Si je m’intéresse depuis plusieurs mois déjà aux systèmes électoraux, c’est la faute à Condorcet, dont je prépare une anthologie. Il est à mon avis un des plus importants penseurs du Siècle des Lumières et il reste largement et déplorablement sous-estimé.

Il a écrit sur une multitude de sujets, mais à propos des systèmes de vote, et pour le dire simplement, Condorcet a intuitionné que la traduction en préférence collective des préférences individuelles qu’on réunit peut être problématique et qu’il peut même arriver que ce qu’on détermine comme constituant le choix collectif ne traduise pas fidèlement les préférences individuelles. C’est en gros le sens d’un fameux paradoxe qui porte son nom.

Tout un champ de recherche, à la frontière des mathématiques, de la philosophie et du politique est né de ces réflexions: la Théorie du Choix social, qui s’interroge sur la manière de définir les préférences collectives d’un groupe  à partir des préférences individuelles des individus qui le composent. Une des ses pièces maîtresses, un résultat négatif très important, est le Théorème d’Arrow, directement issue des réflexions de Condorcet.

En bout de piste, on sait qu’il n’y a pas de méthode infaillible pour traduire les préférences individuelles en préférence collective; mais cela ne signifie pas qu’il n’y en ait pas de moins mauvaise. D’où cette recherche d’un système de votation qui reflète au mieux ce que pense le groupe. Ce que nous avons, au Québec, est une catastrophe, très probablement un des pires qui soient.

Mais outre la question de savoir comment s’y prendre pour voter et déterminer les gagnantes et les gagnants, il y a aussi celle de savoir à qui il est permis de voter. En ce qui concerne les suffrages politiques (car ce que j’ai dit jusqu’à présent vaut pour toutes les élections qu’on pourra imaginer, depuis la présidence d’un club à la formation d’un jury, etc.) on a assisté à une progressive extension de  ce droit: par exemple, seuls les propriétaires pouvaient voter; puis on a permis à tous les hommes de 21 ans et plus de voter; ensuite les femmes furent incluses; puis les personnes de 18 ans et plus; puis les prisonniers; etc.

Mais voilà qu’on commence sérieusement à envisager de faire voter les générations futures. L’idée, quand on réfléchit, est loin d’être saugrenue. Certes, ces gens-là, par définition, n’existent pas encore. Mais ils et elles seront affectés par certaines des décisions que nous prenons, principalement en rapport avec l’environnement.
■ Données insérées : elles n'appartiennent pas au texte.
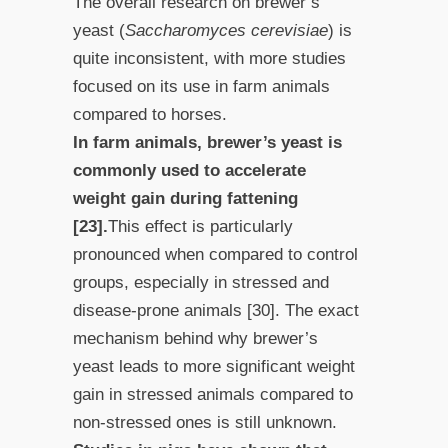
The overall research on brewer’s
yeast (
Saccharomyces cerevisiae
) is
quite inconsistent, with more studies
focused on its use in farm animals
compared to horses.
In farm animals, brewer’s yeast is
commonly used to accelerate
weight gain during fattening
[23].
This effect is particularly
pronounced when compared to control
groups, especially in stressed and
disease-prone animals [30]. The exact
mechanism behind why brewer’s
yeast leads to more significant weight
gain in stressed animals compared to
non-stressed ones is still unknown.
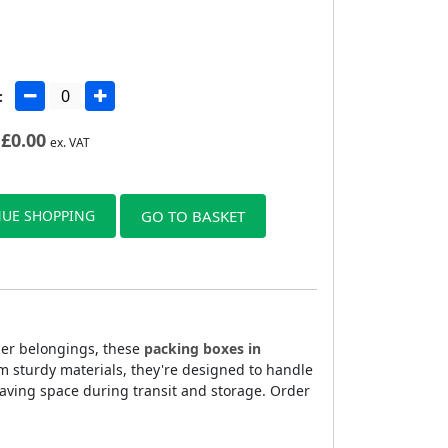
:
£
0.00
ex. VAT
UE SHOPPING
GO TO BASKET
ller belongings, these
packing boxes in
m sturdy materials, they're designed to handle
aving space during transit and storage. Order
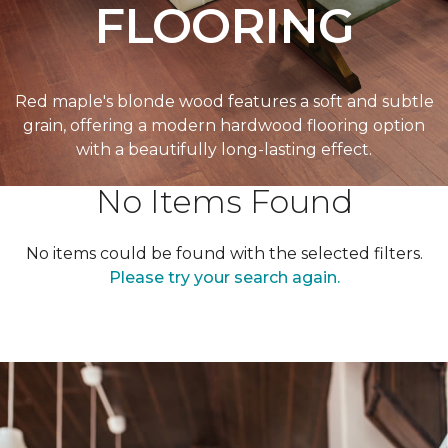
FLOORING
Red maple's blonde wood features a soft and subtle
grain, offering a modern hardwood flooring option
with a beautifully long-lasting effect.
No Items Found
No items could be found with the selected filters.
Please try your search again.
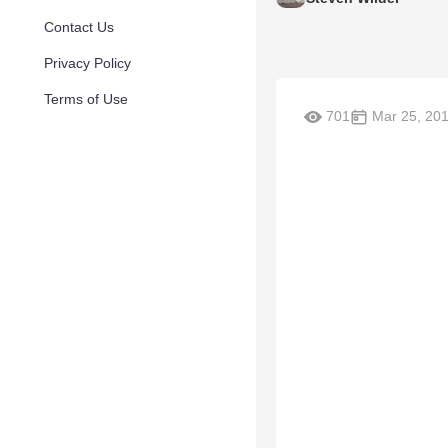
Contact Us
Privacy Policy
Terms of Use
701
Mar 25, 20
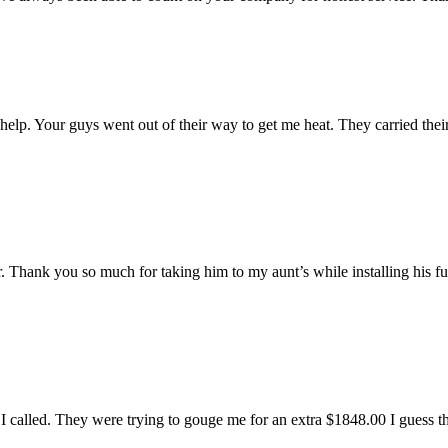
r help. Your guys went out of their way to get me heat. They carried the
er. Thank you so much for taking him to my aunt’s while installing his 
 I called. They were trying to gouge me for an extra $1848.00 I guess t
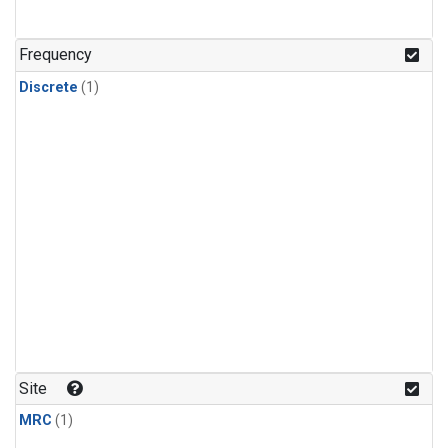
Frequency
Discrete
(1)
Site
MRC
(1)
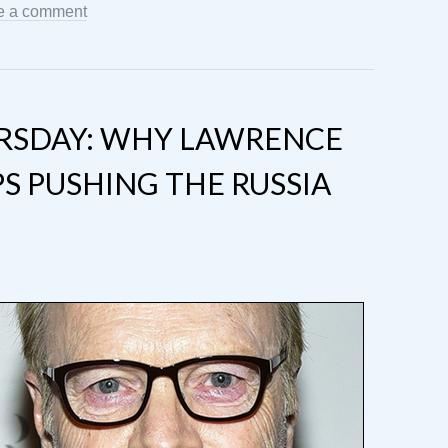
e a comment
RSDAY: WHY LAWRENCE
S PUSHING THE RUSSIA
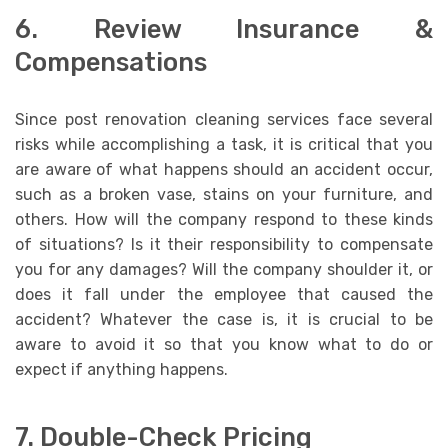
6. Review Insurance &
Compensations
Since post renovation cleaning services face several
risks while accomplishing a task, it is critical that you
are aware of what happens should an accident occur,
such as a broken vase, stains on your furniture, and
others. How will the company respond to these kinds
of situations? Is it their responsibility to compensate
you for any damages? Will the company shoulder it, or
does it fall under the employee that caused the
accident? Whatever the case is, it is crucial to be
aware to avoid it so that you know what to do or
expect if anything happens.
7. Double-Check Pricing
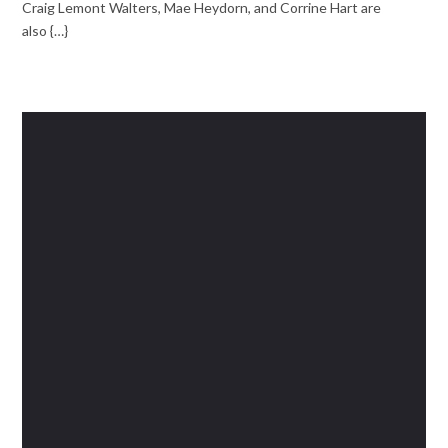
Craig Lemont Walters, Mae Heydorn, and Corrine Hart are
also {…}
Or, ces décisions sont typiquement prises en n’ayant que le très court terme en vue et donc en les ignorant complètement. Disons-le brutalement: les délirantes  institutions économiques dans lesquelles nous vivons font ainsi en sorte que tel grand-père, par ailleurs aimant, prend des décisions qui risquent fort de rendre la planète invivable pour les petits-enfants de ses propres petits-enfants. Les générations futures, ses petits-enfants, devraient donc avoir leur mot à dire sur les décisions qu’il prend.

On a commencé à imaginer — et en certains pays à implanter — des moyens permettant de faire entendre la voix des générations futures. C’est un sujet qui me semble mériter réflexion surtout en ce moment. Vous trouverez ici un article de philosophie politique défendant le principe d’accorder des voix aux générations futures et examinant divers moyens pour ce faire. Et ici un article synthèse sur la question qui rapporte notamment ce qui se fait à ce sujet en Nouvelle-Zélande et en Israël.

Bonne réflexion!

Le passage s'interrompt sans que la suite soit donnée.